Organisers of the 2020 Oral History Award, awarded jointly by Oral History Victoria, the Royal Historical Society and Public Records Office Victoria, have announced the shortlisted nominees.
They are:
- Cockatoo: Voices from the Past – Dot Griffin, Jan Shaw, Ruth South and Arthur Wintle, Cockatoo History and Heritage Group
- Memories of the Women’s Royal Australian Air Force 1951-1977 – Jessica Ferrari, Memento Media
- Out of the Madhouse: From Asylums to Caring Community?, Arcadia, Australian Scholarly Publishing, 2020 – Sandy Jeffs and Margaret Leggatt.
See the nominees at our AGM
The shortlisted nominees have agreed to present a brief overview of their work at the Oral History Victoria Annual General Meeting scheduled for 29 October 2020, 5:30pm to 7:30pm. Find out more about our AGM at https://oralhistoryvictoria.org.au/event/29-10-annual-general-meeting/.
Find out more about the shortlisted nominees.
Cockatoo: Voices from the Past
- Dot Griffin, Jan Shaw, Ruth South and Arthur Wintle, Cockatoo History and Heritage Group
- https://www.facebook.com/groups/379089272188869/permalink/2463697657061343
- Based upon oral history interviews conducted after the 1983 Ash Wednesday bushfires, Cockatoo: Voice from the Past is an anthology of memories of a Victorian country town. Past and present residents and visitors offer a multiplicity of accounts about all aspects of the life and times of Cockatoo, from the interwar years until the Ash Wednesday fires swept through the town on 16 February 1983. The fire destroyed 307 buildings and the local archive of documents, photographs and memorabilia, and took the lives of six people. Cockatoo: Voice from the Past documents what might otherwise have been a lost past. With insight and affection, the book combines interviews with surviving photos and records to recall and celebrate a vibrant community.

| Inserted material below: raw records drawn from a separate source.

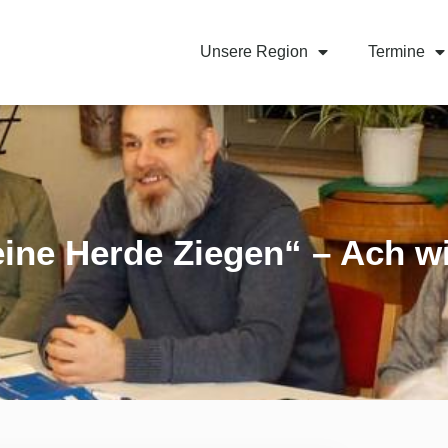
Unsere Region
Termine
eine Herde Ziegen“ – Ach w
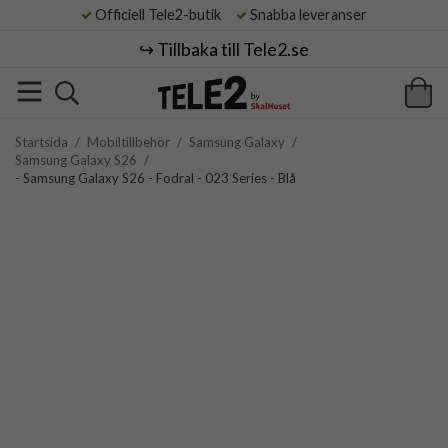
Officiell Tele2-butik
Snabba leveranser
↪️ Tillbaka till Tele2.se
Startsida
/
Mobiltillbehör
/
Samsung Galaxy
/
Samsung Galaxy S26
/
- Samsung Galaxy S26 - Fodral - 023 Series - Blå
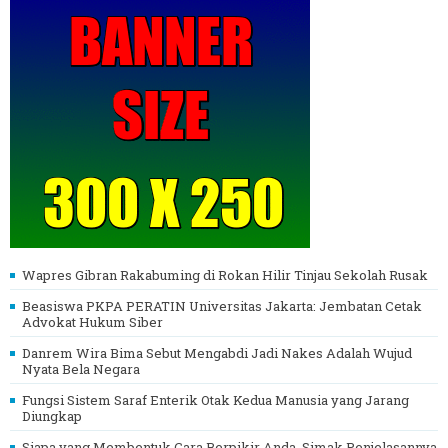
Wapres Gibran Rakabuming di Rokan Hilir Tinjau Sekolah Rusak
Beasiswa PKPA PERATIN Universitas Jakarta: Jembatan Cetak
Advokat Hukum Siber
Danrem Wira Bima Sebut Mengabdi Jadi Nakes Adalah Wujud
Nyata Bela Negara
Fungsi Sistem Saraf Enterik Otak Kedua Manusia yang Jarang
Diungkap
Siapa yang Membentuk Cara Berpikir Anda, Simak Penjelasannya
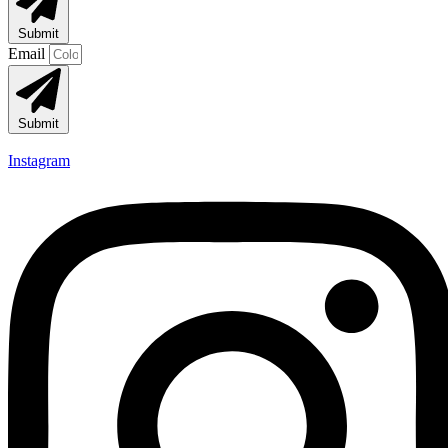
Submit
Email
Submit
Instagram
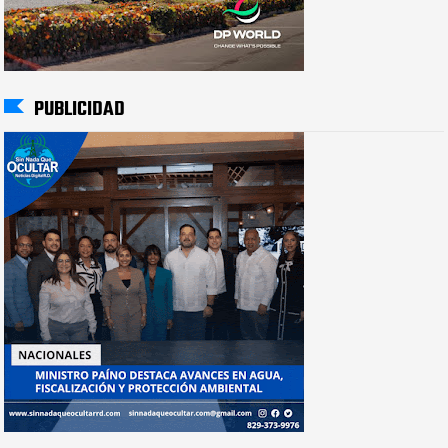
PUBLICIDAD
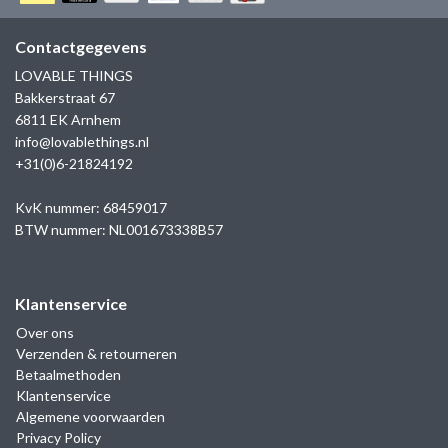
GOLD
SANJOYA
SER INTREPIDA | SS25
CADEAU MAN
BLOG
Contactgegevens
HORLOGE
GNOES
LOVABLE THINGS
CADEAUTJES TOT € 50
Bakkerstraat 67
SALE
YMALA
6811 EK Arnhem
CADEAUTJES TOT € 100
info@lovablethings.nl
REBEL & ROSE
+31(0)6-21824192
CADEAUTJES VANAF € 100
SILK | SALE
KvK nummer: 68459017
BTW nummer: NL001673338B57
JOSH
Klantenservice
KARMA
Over ons
Verzenden & retourneren
CAMPS & CAMPS
Betaalmethoden
Klantenservice
BERNICE
Algemene voorwaarden
Privacy Policy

Memories of the Women’s Royal Australian Air Force 1951-1977
- Jessica Ferrari, Memento Media
- https://mementomedia.com.au/project/womens-royal-australian-air-force-point-cook-airbase/
- This Memento Media web-based exhibition presents the lived experience of women who served in the Women’s Royal Australian Air Force between 1951 and 1977, based at Point Cook near Melbourne. The official record of the Australian air force has tended to neglect the contribution of women, and this exhibition sets that right. Drawing upon archive file and documents, official and personal photographs and, most memorably, vivid interviews with women who served, the exhibition illuminates the women’s service, from joining up, training and graduation, through life on the base and the conditions of women’s service, and concludes with the impact of service upon the narrators and how they ‘spread their wings’ in later years.\
Out of the Madhouse: From Asylums to Caring Community?, Arcadia, Australian Scholarly Publishing, 2020.
- Sandy Jeffs and Margaret Leggatt
- https://scholarly.info/book/out-of-the-madhouse-from-asylums-to-caring-community/
- The ‘madhouse’ was Larundel Psychiatric Hospital, a Melbourne institution from 1953 to 1999. Drawing upon 71 interviews with former inmates, their family and friends, nurses, doctors, allied health workers and other staff, Out of the Madhouse brings to life the shocking consequences of mental ill-health and the equally shocking treatments; a community where inmates and health workers struggled with ill-understood conditions; a place of stigma and fear yet also of asylum and friendship. The authors, a former inmate and writer and a sociologist and occupational therapist, weave their own stories alongside the interview testimony into a profound social history of madness and its treatment. They conclude that ‘forgetting the past may be dangerous because old wrongs are perpetuated and what was good is lost….The lost history of Larundel is lost wisdom.’ This is a book of invaluable wisdom for our troubled times.